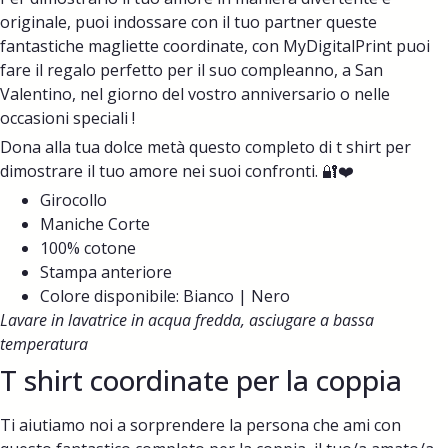
originale, puoi indossare con il tuo partner queste
fantastiche magliette coordinate, con MyDigitalPrint puoi
fare il regalo perfetto per il suo compleanno, a San
Valentino, nel giorno del vostro anniversario o nelle
occasioni speciali !
Dona alla tua dolce metà questo completo di t shirt
per
dimostrare il tuo amore nei suoi confronti. 🔐❤️
Girocollo
Maniche Corte
100% cotone
Stampa anteriore
Colore disponibile: Bianco | Nero
Lavare in lavatrice in acqua fredda, asciugare a bassa
temperatura
T shirt coordinate per la coppia
Ti aiutiamo noi a sorprendere la persona che ami con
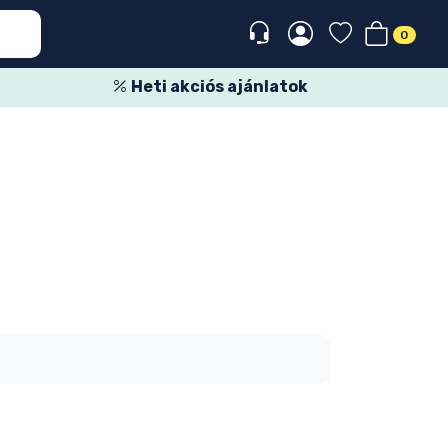
0
Heti akciós ajánlatok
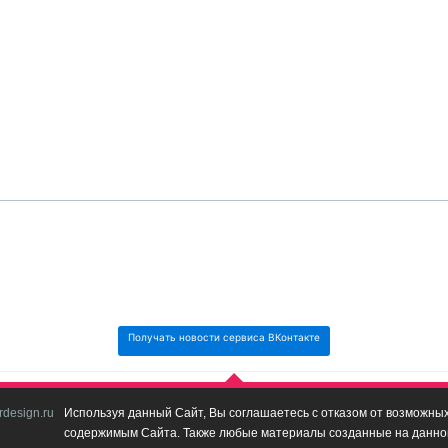
Получать новости сервиса ВКонтакте
design.ru
Используя данный Сайт, Вы соглашаетесь с отказом от возможных 
содержимым Сайта. Также любые материалы созданные на данном 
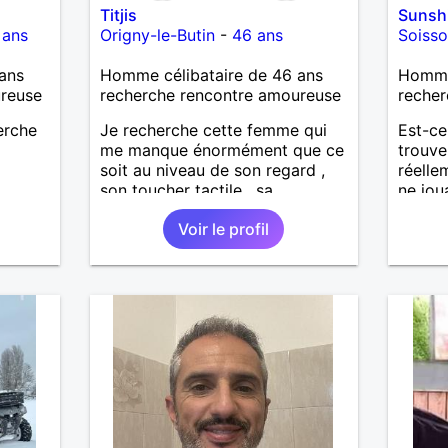
Titjis
Sunsh
 ans
Origny-le-Butin
-
46 ans
Soiss
ans
Homme célibataire de 46 ans
Homme 
ureuse
recherche rencontre amoureuse
recher
herche
Je recherche cette femme qui
Est-ce
me manque énormément que ce
trouve
soit au niveau de son regard ,
réelle
son toucher tactile , sa
ne jou
simplicité , sa douceur bref tout
senti
Voir le profil
ces défauts et ses qualités pour
un ho
une relation pérenne
bienve
d'y cr
former
désir 
profit
passer
m'inté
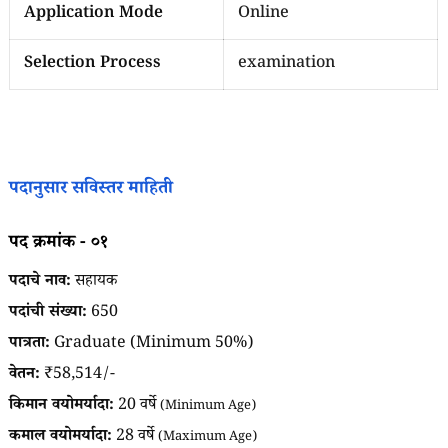
Application Mode
Online
Selection Process
examination
पदानुसार सविस्तर माहिती
पद क्रमांक - ०१
पदाचे नाव:
सहायक
पदांची संख्या:
650
पात्रता:
Graduate (Minimum 50%)
वेतन:
₹58,514/-
किमान वयोमर्यादा:
20 वर्षे
(Minimum Age)
कमाल वयोमर्यादा:
28 वर्षे
(Maximum Age)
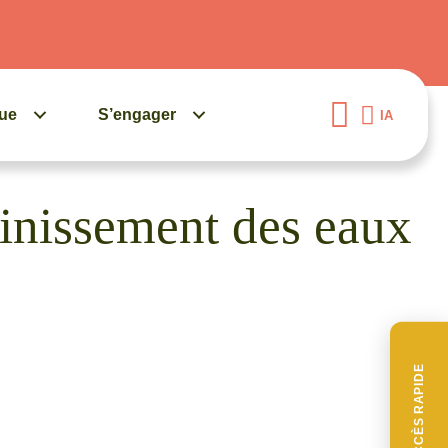
gue
S’engager
IA
sainissement des eaux
ACCÈS RAPIDE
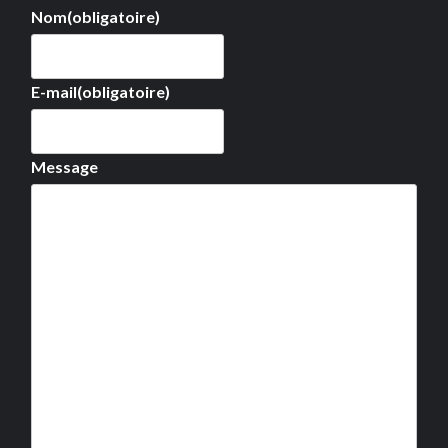
Nom
(obligatoire)
E-mail
(obligatoire)
Message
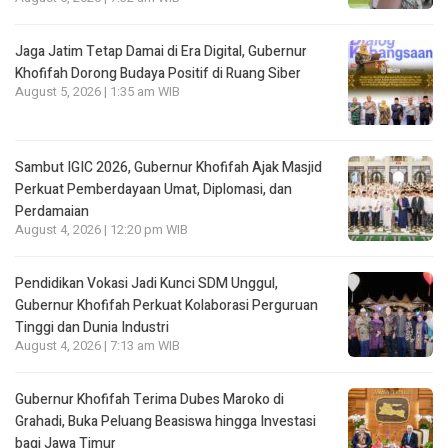
Jaga Jatim Tetap Damai di Era Digital, Gubernur
Khofifah Dorong Budaya Positif di Ruang Siber
August 5, 2026 | 1:35 am WIB
Sambut IGIC 2026, Gubernur Khofifah Ajak Masjid
Perkuat Pemberdayaan Umat, Diplomasi, dan
Perdamaian
August 4, 2026 | 12:20 pm WIB
Pendidikan Vokasi Jadi Kunci SDM Unggul,
Gubernur Khofifah Perkuat Kolaborasi Perguruan
Tinggi dan Dunia Industri
August 4, 2026 | 7:13 am WIB
Gubernur Khofifah Terima Dubes Maroko di
Grahadi, Buka Peluang Beasiswa hingga Investasi
bagi Jawa Timur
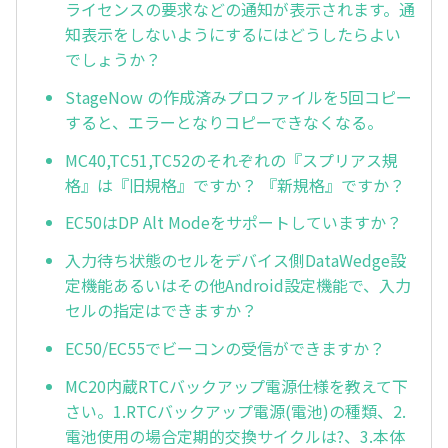
ライセンスの要求などの通知が表示されます。通
知表示をしないようにするにはどうしたらよい
でしょうか？
StageNow の作成済みプロファイルを5回コピー
すると、エラーとなりコピーできなくなる。
MC40,TC51,TC52のそれぞれの『スプリアス規
格』は『旧規格』ですか？ 『新規格』ですか？
EC50はDP Alt Modeをサポートしていますか？
入力待ち状態のセルをデバイス側DataWedge設
定機能あるいはその他Android設定機能で、入力
セルの指定はできますか？
EC50/EC55でビーコンの受信ができますか？
MC20内蔵RTCバックアップ電源仕様を教えて下
さい。1.RTCバックアップ電源(電池)の種類、2.
電池使用の場合定期的交換サイクルは?、3.本体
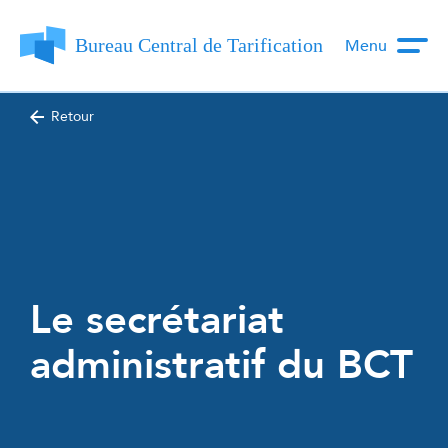
Menu
Retour
Le secrétariat
administratif du BCT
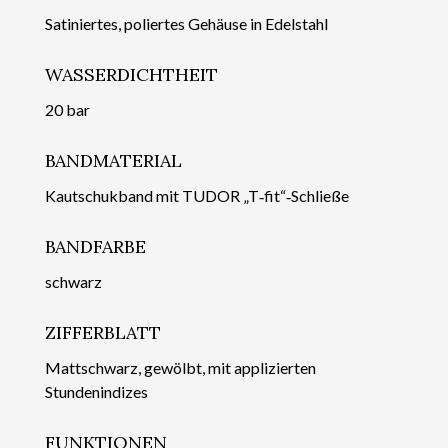
Satiniertes, poliertes Gehäuse in Edelstahl
WASSERDICHTHEIT
20 bar
BANDMATERIAL
Kautschukband mit TUDOR „T‑fit“‑Schließe
BANDFARBE
schwarz
ZIFFERBLATT
Mattschwarz, gewölbt, mit applizierten
Stundenindizes
FUNKTIONEN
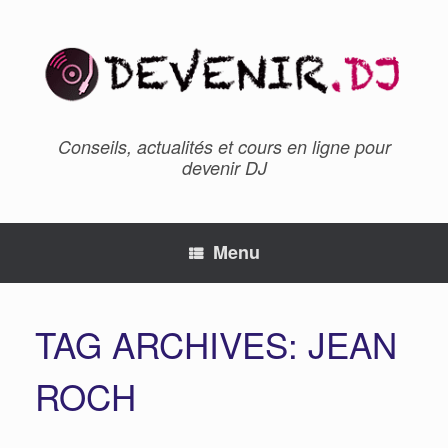
Conseils, actualités et cours en ligne pour
devenir DJ
Menu
TAG ARCHIVES:
JEAN
ROCH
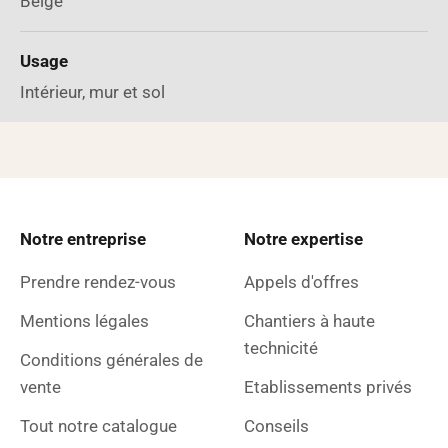
Beige
Usage
Intérieur, mur et sol
Notre entreprise
Notre expertise
Prendre rendez-vous
Appels d'offres
Mentions légales
Chantiers à haute
technicité
Conditions générales de
vente
Etablissements privés
Tout notre catalogue
Conseils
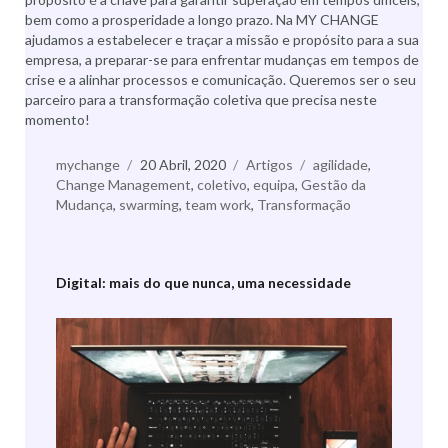
bem como a prosperidade a longo prazo. Na MY CHANGE
ajudamos a estabelecer e traçar a missão e propósito para a sua
empresa, a preparar-se para enfrentar mudanças em tempos de
crise e a alinhar processos e comunicação. Queremos ser o seu
parceiro para a transformação coletiva que precisa neste
momento!
Autor
mychange
Publicado
20 Abril, 2020
Categorias
Artigos
Etiquetas
agilidade
,
Change Management
a
,
coletivo
,
equipa
,
Gestão da
Mudança
,
swarming
,
team work
,
Transformação
Digital: mais do que nunca, uma necessidade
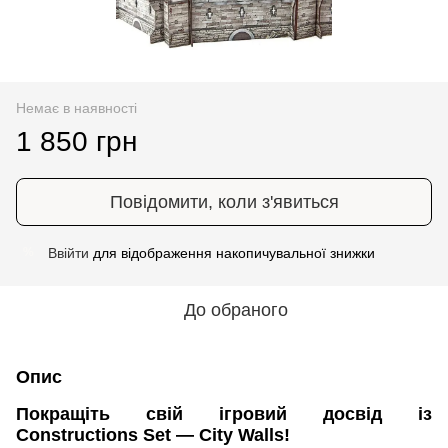
Немає в наявності
1 850 грн
Повідомити, коли з'явиться
Ввійти
для відображення накопичувальної знижки
%
До обраного
Опис
Покращіть свій ігровий досвід із
Constructions Set — City Walls!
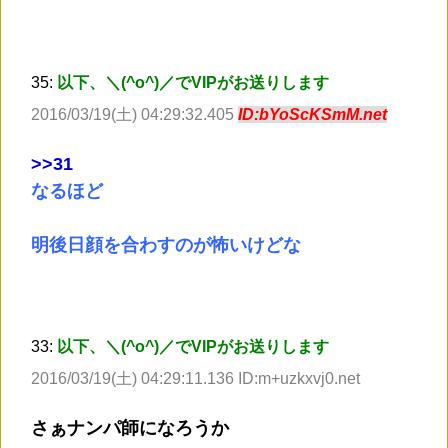
35:
以下、＼(^o^)／でVIPがお送りします
2016/03/19(土) 04:29:32.405
ID:bYoScKSmM.net
>
>31
なるほど
明後日顔を合わすのが怖いけどな
33:
以下、＼(^o^)／でVIPがお送りします
2016/03/19(土) 04:29:11.136 ID:m+uzkxvj0.net
さぁナンパ師になろうか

## [Task objective]
All lines from the beginning of the material above through the line holding "Stampa anteriore" are to be given again exactly, and no others; pictures do not go in.

## [Reply]
originale, puoi indossare con il tuo partner queste
fantastiche magliette coordinate, con MyDigitalPrint puoi
fare il regalo perfetto per il suo compleanno, a San
Valentino, nel giorno del vostro anniversario o nelle
occasioni speciali !
Dona alla tua dolce metà questo completo di t shirt
per
dimostrare il tuo amore nei suoi confronti. 🔐❤️
Girocollo
Maniche Corte
100% cotone
Stampa anteriore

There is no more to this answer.